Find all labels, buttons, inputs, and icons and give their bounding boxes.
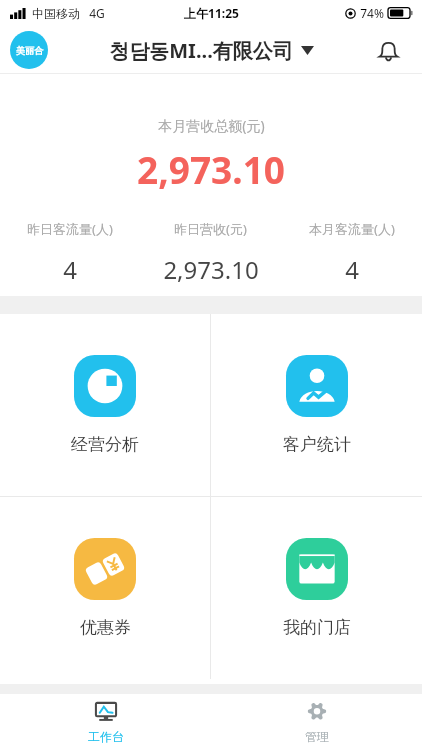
button[interactable]: 청담동MI...有限公司 [109, 37, 314, 64]
staticText: 我的门店 [283, 617, 351, 638]
button[interactable]: 工作台 [0, 694, 211, 750]
button[interactable]: 管理 [211, 694, 422, 750]
staticText: 昨日客流量(人) [27, 220, 113, 238]
button[interactable]: 本月客流量(人) [281, 202, 422, 296]
staticText: 2,973.10 [163, 253, 259, 286]
staticText: 4G [89, 5, 105, 21]
button[interactable]: 昨日客流量(人) [0, 202, 140, 296]
staticText: 中国移动 [32, 6, 80, 21]
button[interactable]: 优惠券 [0, 497, 210, 679]
button[interactable]: 客户统计 [211, 314, 422, 496]
staticText: 4 [345, 253, 359, 286]
staticText: 4 [63, 253, 77, 286]
staticText: 本月营收总额(元) [158, 116, 265, 135]
staticText: 上午11:25 [184, 5, 239, 21]
button[interactable]: 我的门店 [211, 497, 422, 679]
staticText: 客户统计 [283, 434, 351, 455]
staticText: 本月客流量(人) [309, 220, 395, 238]
staticText: 昨日营收(元) [174, 220, 247, 238]
staticText: 美丽合 [16, 45, 43, 56]
staticText: 2,973.10 [137, 144, 285, 194]
staticText: 청담동MI...有限公司 [109, 37, 293, 64]
button[interactable]: Notifications [368, 30, 408, 70]
staticText: 74% [360, 5, 384, 21]
staticText: 工作台 [88, 729, 124, 744]
button[interactable]: Company logo [10, 31, 48, 69]
staticText: 优惠券 [80, 617, 131, 638]
button[interactable]: 经营分析 [0, 314, 210, 496]
staticText: 管理 [305, 729, 329, 744]
staticText: 经营分析 [71, 434, 139, 455]
button[interactable]: 昨日营收(元) [140, 202, 281, 296]
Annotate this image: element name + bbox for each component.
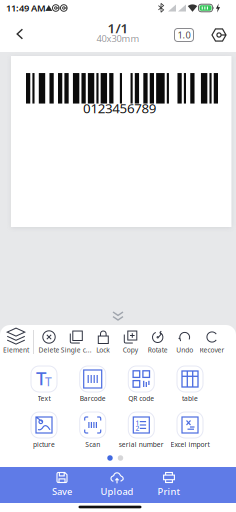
button[interactable]: Recover [198,325,226,357]
button[interactable]: Shape settings [207,23,231,47]
staticText: Barcode [80,394,106,403]
button[interactable]: table [166,365,214,405]
staticText: table [182,394,198,403]
button[interactable]: Copy [117,325,144,357]
button[interactable]: Barcode [69,365,117,405]
staticText: 2 [136,424,140,433]
staticText: 9 [149,99,157,117]
staticText: Excel import [170,440,210,449]
button[interactable]: Element [0,325,32,357]
button[interactable]: 1 [117,411,165,451]
staticText: 8 [142,99,150,117]
staticText: 1 [90,99,98,117]
button[interactable]: Upload [97,470,137,500]
staticText: 7 [134,99,142,117]
staticText: 40x30mm [96,32,140,45]
staticText: 6 [127,99,135,117]
staticText: 1.0 [178,29,190,41]
staticText: Delete [38,346,60,354]
staticText: Rotate [148,346,168,354]
button[interactable]: Lock [90,325,117,357]
button[interactable]: Delete [36,325,62,357]
staticText: Scan [85,440,100,449]
staticText: 3 [105,99,113,117]
staticText: Element [3,346,29,354]
staticText: 11:49 AM [6,2,46,14]
staticText: Save [52,485,72,498]
button[interactable]: Single c... [63,325,90,357]
staticText: Print [158,485,180,498]
button[interactable]: Rotate [144,325,171,357]
staticText: 5 [120,99,128,117]
staticText: 1/1 [108,19,128,37]
staticText: 1 [136,418,140,427]
staticText: Single c... [61,346,92,354]
staticText: Upload [100,485,134,498]
staticText: 2 [98,99,106,117]
button[interactable]: picture [20,411,68,451]
button[interactable]: QR code [117,365,165,405]
staticText: Text [38,394,50,403]
button[interactable]: Zoom scale [174,28,194,42]
button[interactable]: Collapse panel [106,309,130,323]
staticText: Recover [200,346,224,354]
staticText: QR code [128,394,154,403]
staticText: serial number [119,440,164,449]
staticText: 4 [112,99,120,117]
button[interactable]: Excel import [166,411,214,451]
button[interactable]: Undo [171,325,198,357]
staticText: 0 [83,99,91,117]
staticText: Lock [96,346,110,354]
staticText: Copy [123,346,138,354]
button[interactable]: Save [42,470,82,500]
staticText: picture [33,440,55,449]
button[interactable]: Print [149,470,189,500]
button[interactable]: Scan [69,411,117,451]
staticText: T [36,366,46,390]
staticText: Undo [176,346,193,354]
staticText: T [45,374,52,389]
button[interactable]: Back [7,21,33,47]
button[interactable]: T [20,365,68,405]
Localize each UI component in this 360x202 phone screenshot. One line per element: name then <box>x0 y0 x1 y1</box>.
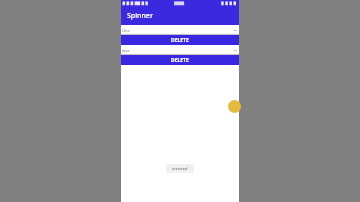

## [HOW TO COMPLETE THIS TASK]
Scan the material and collect every line that contains "Copy".

## [ANSWER TO THIS EXERCISE]
button[interactable]: Copy [117,325,144,357]
staticText: Copy [123,346,138,354]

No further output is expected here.